Required work: Every line below that contains "alltid" is to be copied.

Collected data:
=== Begin Enclosure ===
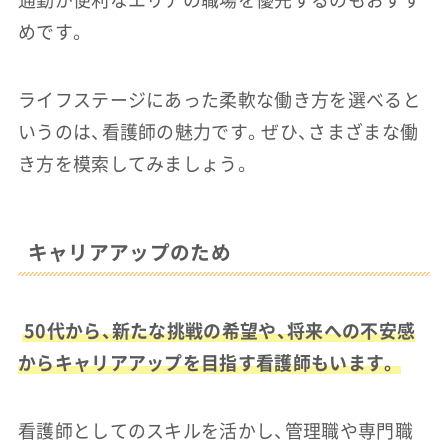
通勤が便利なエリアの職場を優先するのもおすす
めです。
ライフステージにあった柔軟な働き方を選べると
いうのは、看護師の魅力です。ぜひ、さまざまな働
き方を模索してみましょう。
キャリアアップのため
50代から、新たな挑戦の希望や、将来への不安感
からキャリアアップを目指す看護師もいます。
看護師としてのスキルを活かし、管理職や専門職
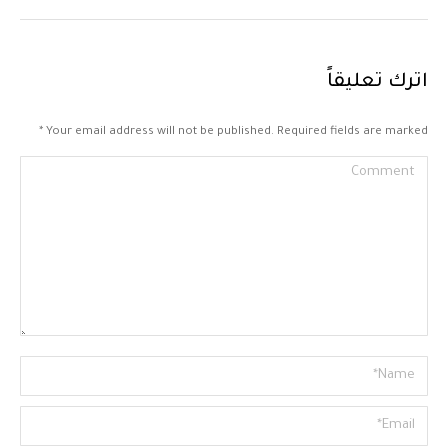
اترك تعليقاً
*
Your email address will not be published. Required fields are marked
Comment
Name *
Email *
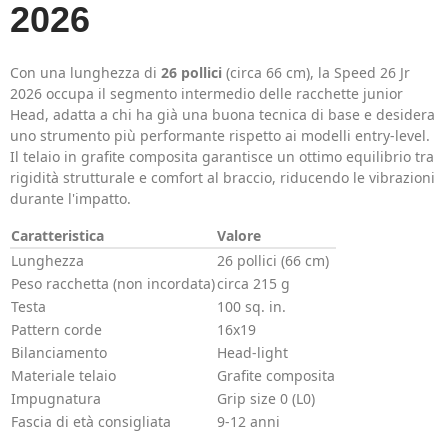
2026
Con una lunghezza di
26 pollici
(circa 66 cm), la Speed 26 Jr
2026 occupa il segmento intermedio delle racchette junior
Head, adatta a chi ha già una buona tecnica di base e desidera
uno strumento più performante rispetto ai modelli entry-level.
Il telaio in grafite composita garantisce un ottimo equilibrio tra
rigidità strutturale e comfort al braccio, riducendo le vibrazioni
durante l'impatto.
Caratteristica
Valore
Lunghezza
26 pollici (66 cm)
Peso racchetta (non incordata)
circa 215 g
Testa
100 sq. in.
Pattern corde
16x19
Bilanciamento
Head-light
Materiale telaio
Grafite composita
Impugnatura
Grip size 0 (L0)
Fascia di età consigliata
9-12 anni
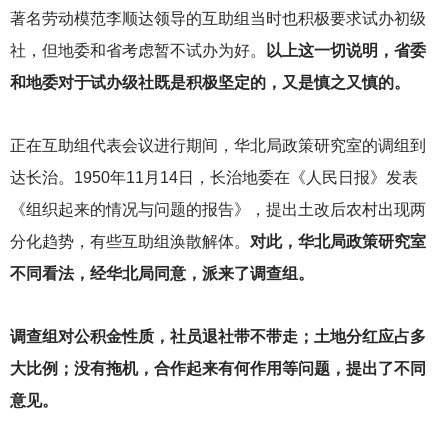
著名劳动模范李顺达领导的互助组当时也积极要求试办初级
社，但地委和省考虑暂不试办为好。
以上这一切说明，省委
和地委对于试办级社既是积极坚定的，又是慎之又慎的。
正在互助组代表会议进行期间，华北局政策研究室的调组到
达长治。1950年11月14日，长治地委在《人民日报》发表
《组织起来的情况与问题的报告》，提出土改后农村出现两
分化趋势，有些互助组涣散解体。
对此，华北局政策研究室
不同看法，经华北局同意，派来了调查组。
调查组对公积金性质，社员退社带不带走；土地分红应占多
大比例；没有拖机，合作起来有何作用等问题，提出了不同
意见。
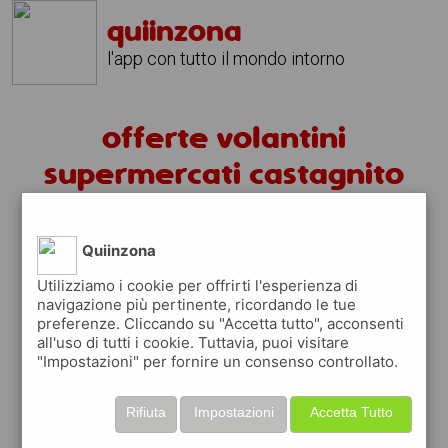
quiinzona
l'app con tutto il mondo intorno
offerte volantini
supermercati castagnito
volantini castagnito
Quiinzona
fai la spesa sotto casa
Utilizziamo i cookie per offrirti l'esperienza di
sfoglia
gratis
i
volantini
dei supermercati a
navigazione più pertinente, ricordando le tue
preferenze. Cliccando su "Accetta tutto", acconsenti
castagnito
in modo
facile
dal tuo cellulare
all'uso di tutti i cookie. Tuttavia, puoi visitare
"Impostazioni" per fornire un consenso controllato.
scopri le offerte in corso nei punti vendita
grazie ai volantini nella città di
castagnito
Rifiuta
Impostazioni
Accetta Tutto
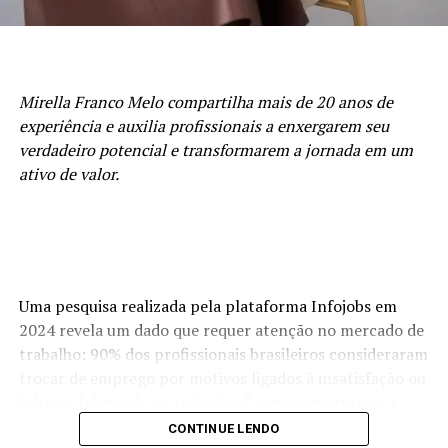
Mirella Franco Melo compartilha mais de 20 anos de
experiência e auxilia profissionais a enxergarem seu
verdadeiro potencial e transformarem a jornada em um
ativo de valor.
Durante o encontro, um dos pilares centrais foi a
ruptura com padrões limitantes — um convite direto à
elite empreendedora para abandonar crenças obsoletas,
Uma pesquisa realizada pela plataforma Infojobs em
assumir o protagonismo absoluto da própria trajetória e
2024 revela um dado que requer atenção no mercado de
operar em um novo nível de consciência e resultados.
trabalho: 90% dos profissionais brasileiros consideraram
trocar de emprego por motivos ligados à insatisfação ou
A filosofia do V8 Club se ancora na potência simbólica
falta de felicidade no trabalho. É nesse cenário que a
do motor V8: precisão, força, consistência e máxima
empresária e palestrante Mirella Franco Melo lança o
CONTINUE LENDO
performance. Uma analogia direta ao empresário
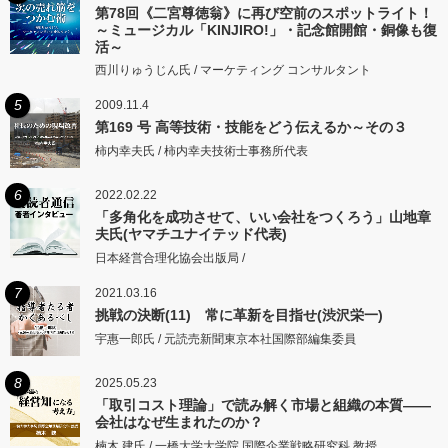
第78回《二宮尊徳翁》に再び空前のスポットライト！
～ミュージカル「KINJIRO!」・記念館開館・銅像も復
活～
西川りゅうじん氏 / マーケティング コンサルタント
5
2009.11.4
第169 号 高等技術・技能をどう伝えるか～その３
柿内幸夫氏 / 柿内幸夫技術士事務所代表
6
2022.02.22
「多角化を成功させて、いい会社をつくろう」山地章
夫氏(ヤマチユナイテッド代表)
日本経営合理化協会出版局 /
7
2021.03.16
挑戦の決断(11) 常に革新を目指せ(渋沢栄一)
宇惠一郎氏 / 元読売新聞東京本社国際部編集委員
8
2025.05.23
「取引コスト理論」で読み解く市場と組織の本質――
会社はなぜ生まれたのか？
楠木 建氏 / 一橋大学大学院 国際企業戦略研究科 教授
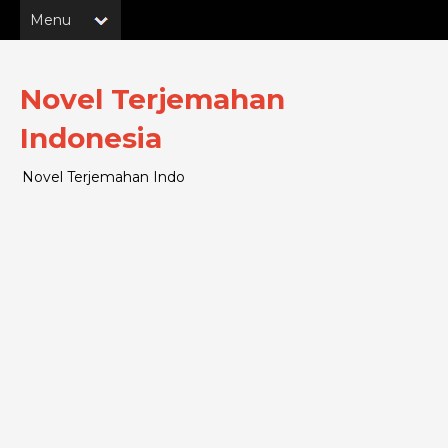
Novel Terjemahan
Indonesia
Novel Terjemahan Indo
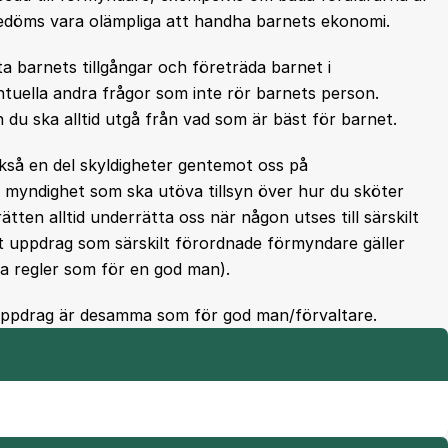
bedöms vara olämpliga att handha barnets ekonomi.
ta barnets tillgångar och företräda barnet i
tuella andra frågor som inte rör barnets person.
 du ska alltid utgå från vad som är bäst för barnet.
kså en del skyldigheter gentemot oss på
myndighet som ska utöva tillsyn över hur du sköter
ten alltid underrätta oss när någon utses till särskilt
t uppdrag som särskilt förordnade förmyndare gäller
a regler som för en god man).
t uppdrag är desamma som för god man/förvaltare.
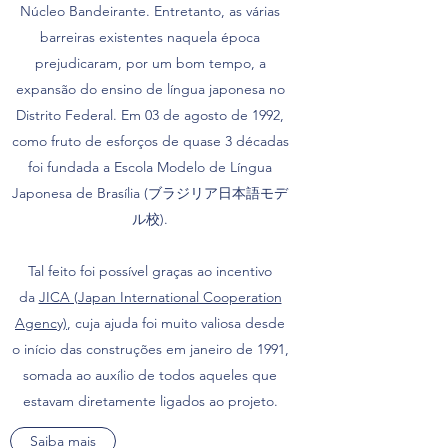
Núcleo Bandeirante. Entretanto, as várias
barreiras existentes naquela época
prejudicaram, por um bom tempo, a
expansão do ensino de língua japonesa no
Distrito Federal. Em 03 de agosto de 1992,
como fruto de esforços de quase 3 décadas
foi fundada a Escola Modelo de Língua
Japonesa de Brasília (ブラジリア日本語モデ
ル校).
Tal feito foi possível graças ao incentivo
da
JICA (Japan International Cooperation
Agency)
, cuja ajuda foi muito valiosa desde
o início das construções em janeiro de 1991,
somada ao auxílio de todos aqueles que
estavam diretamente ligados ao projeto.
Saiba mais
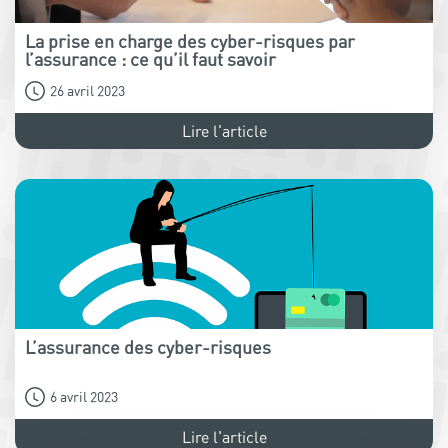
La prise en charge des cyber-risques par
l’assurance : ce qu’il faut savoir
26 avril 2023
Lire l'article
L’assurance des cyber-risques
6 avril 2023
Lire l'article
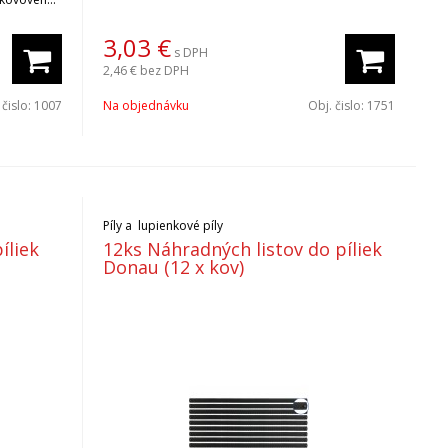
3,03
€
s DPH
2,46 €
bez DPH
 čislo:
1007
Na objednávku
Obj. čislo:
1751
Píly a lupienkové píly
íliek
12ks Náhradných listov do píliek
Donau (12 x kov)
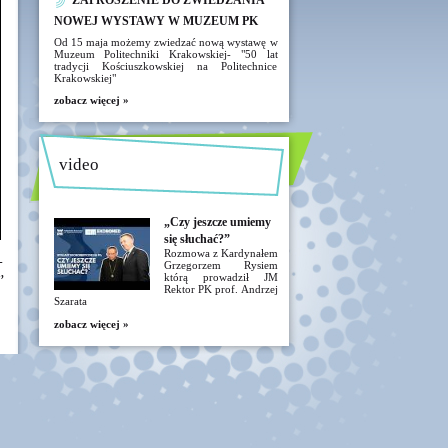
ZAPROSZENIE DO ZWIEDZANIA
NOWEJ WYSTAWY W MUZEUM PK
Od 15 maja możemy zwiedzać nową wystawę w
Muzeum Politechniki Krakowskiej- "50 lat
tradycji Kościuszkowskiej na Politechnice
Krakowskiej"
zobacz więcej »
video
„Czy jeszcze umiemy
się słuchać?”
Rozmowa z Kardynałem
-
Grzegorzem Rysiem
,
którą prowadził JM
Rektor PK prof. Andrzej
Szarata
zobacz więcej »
=== End Enclosure ===
Answer to the problem:
 du ska alltid utgå från vad som är bäst för barnet.
ten alltid underrätta oss när någon utses till särskilt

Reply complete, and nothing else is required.